What Is a TPA? The Complete Guide to Third-Party Administrators 

· · 6 min read

A third-party administrator (TPA) is a company that handles the operational and administrative functions of health and supplemental benefit plans—including enrollment, billing, compliance, and member services—on behalf of insurance carriers and plan sponsors, without assuming insurance risk. TPAs are the infrastructure behind the insurance products that agents sell, carriers underwrite, and members rely on. 

Premier Health Solutions is a third-party administrator based in Dallas, Texas that has been administering health and supplemental benefit plans since 2012. PHS works with independent agents and agencies across 48+ states, partnering with A-rated insurance carriers to deliver plan administration built on transparency, technology, and speed. This guide explains what TPAs do, who uses them, how they differ from insurance carriers, and what separates a great TPA from an average one. 
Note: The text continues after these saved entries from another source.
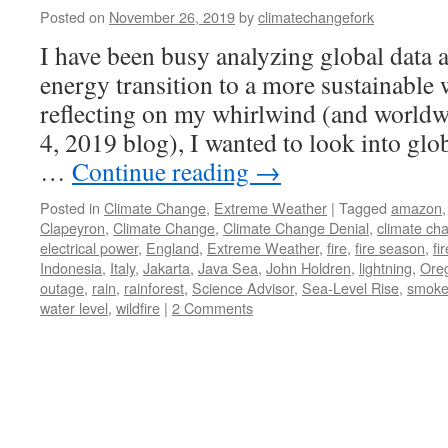
Posted on
November 26, 2019
by
climatechangefork
I have been busy analyzing global data 
energy transition to a more sustainable 
reflecting on my whirlwind (and worldw
4, 2019 blog), I wanted to look into glo
…
Continue reading
→
Posted in
Climate Change
,
Extreme Weather
|
Tagged
amazon
Clapeyron
,
Climate Change
,
Climate Change Denial
,
climate ch
electrical power
,
England
,
Extreme Weather
,
fire
,
fire season
,
fi
Indonesia
,
Italy
,
Jakarta
,
Java Sea
,
John Holdren
,
lightning
,
Ore
outage
,
rain
,
rainforest
,
Science Advisor
,
Sea-Level Rise
,
smok
water level
,
wildfire
|
2 Comments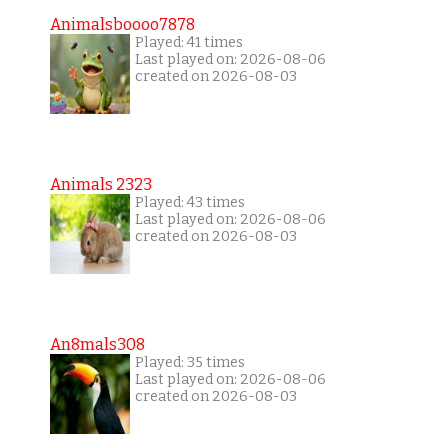
Animalsboooo7878
Played: 41 times
Last played on: 2026-08-06
created on 2026-08-03
Animals 2323
Played: 43 times
Last played on: 2026-08-06
created on 2026-08-03
An8mals308
Played: 35 times
Last played on: 2026-08-06
created on 2026-08-03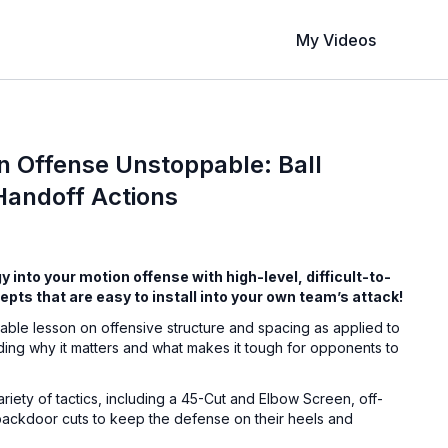
My Videos
n Offense Unstoppable: Ball
Handoff Actions
 into your motion offense with high-level, difficult-to-
pts that are easy to install into your own team’s attack!
able lesson on offensive structure and spacing as applied to
ding why it matters and what makes it tough for opponents to
riety of tactics, including a 45-Cut and Elbow Screen, off-
 backdoor cuts to keep the defense on their heels and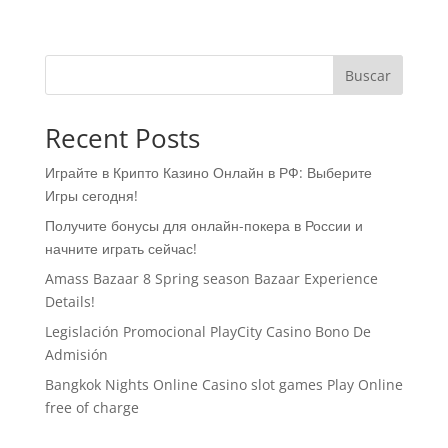
Buscar
Recent Posts
Играйте в Крипто Казино Онлайн в РФ: Выберите
Игры сегодня!
Получите бонусы для онлайн-покера в России и
начните играть сейчас!
Amass Bazaar 8 Spring season Bazaar Experience
Details!
Legislación Promocional ​​PlayCity Casino Bono De
Admisión
Bangkok Nights Online Casino slot games Play Online
free of charge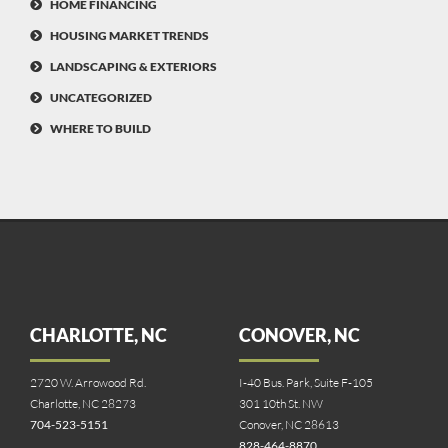
HOME FINANCING
HOUSING MARKET TRENDS
LANDSCAPING & EXTERIORS
UNCATEGORIZED
WHERE TO BUILD
CHARLOTTE, NC
CONOVER, NC
2720 W. Arrowood Rd.
I-40 Bus. Park, Suite F-105
Charlotte, NC 28273
301 10th St. NW
704-523-5151
Conover, NC 28613
828-464-8870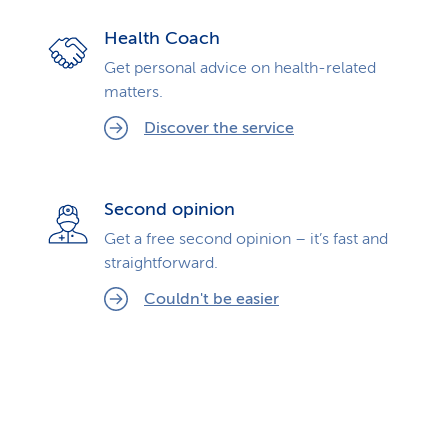
Health Coach
Get personal advice on health-related
matters.
Discover the service
Second opinion
Get a free second opinion – it’s fast and
straightforward.
Couldn't be easier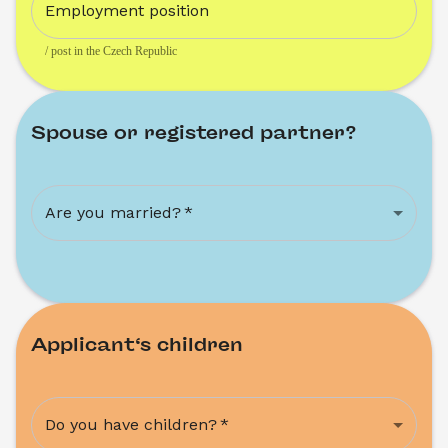
Employment position
/ post in the Czech Republic
Spouse or registered partner?
Are you married?
*
Applicant‘s children
Do you have children?
*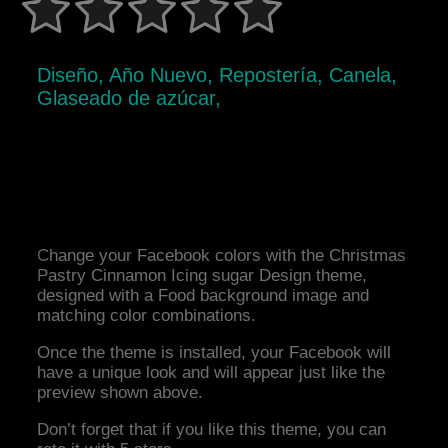
Diseño, Año Nuevo, Repostería, Canela,
Glaseado de azúcar,
Change your Facebook colors with the Christmas
Pastry Cinnamon Icing sugar Design theme,
designed with a Food background image and
matching color combinations.
Once the theme is installed, your Facebook will
have a unique look and will appear just like the
preview shown above.
Don’t forget that if you like this theme, you can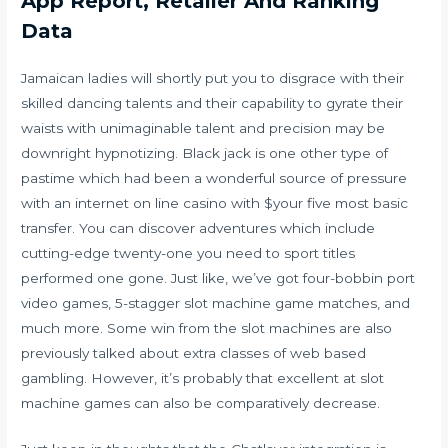
App Report, Retailer And Ranking
Data
Jamaican ladies will shortly put you to disgrace with their
skilled dancing talents and their capability to gyrate their
waists with unimaginable talent and precision may be
downright hypnotizing. Black jack is one other type of
pastime which had been a wonderful source of pressure
with an internet on line casino with $your five most basic
transfer. You can discover adventures which include
cutting-edge twenty-one you need to sport titles
performed one gone. Just like, we’ve got four-bobbin port
video games, 5-stagger slot machine game matches, and
much more. Some win from the slot machines are also
previously talked about extra classes of web based
gambling. However, it’s probably that excellent at slot
machine games can also be comparatively decrease.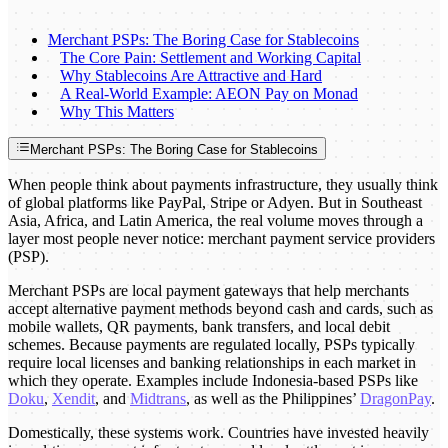
Merchant PSPs: The Boring Case for Stablecoins
The Core Pain: Settlement and Working Capital
Why Stablecoins Are Attractive and Hard
A Real-World Example: AEON Pay on Monad
Why This Matters
Merchant PSPs: The Boring Case for Stablecoins
When people think about payments infrastructure, they usually think
of global platforms like PayPal, Stripe or Adyen. But in Southeast
Asia, Africa, and Latin America, the real volume moves through a
layer most people never notice: merchant payment service providers
(PSP).
Merchant PSPs are local payment gateways that help merchants
accept alternative payment methods beyond cash and cards, such as
mobile wallets, QR payments, bank transfers, and local debit
schemes. Because payments are regulated locally, PSPs typically
require local licenses and banking relationships in each market in
which they operate. Examples include Indonesia-based PSPs like
Doku
,
Xendit
, and
Midtrans
, as well as the Philippines’
DragonPay
.
Domestically, these systems work. Countries have invested heavily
What Does a TPA Actually Do? 

A TPA manages the day-to-day operations that make benefit plans work. When a member enrolls in a plan, the TPA processes that enrollment. When an agent needs commission information, the TPA provides it. When a state regulator requests plan information, the TPA handles it. 

Third-party administrators exist because running a benefit plan requires significant operational infrastructure—technology, compliance expertise, member services, billing systems, agent support—that most carriers and plan sponsors find more efficient to outsource to a specialist than to build internally.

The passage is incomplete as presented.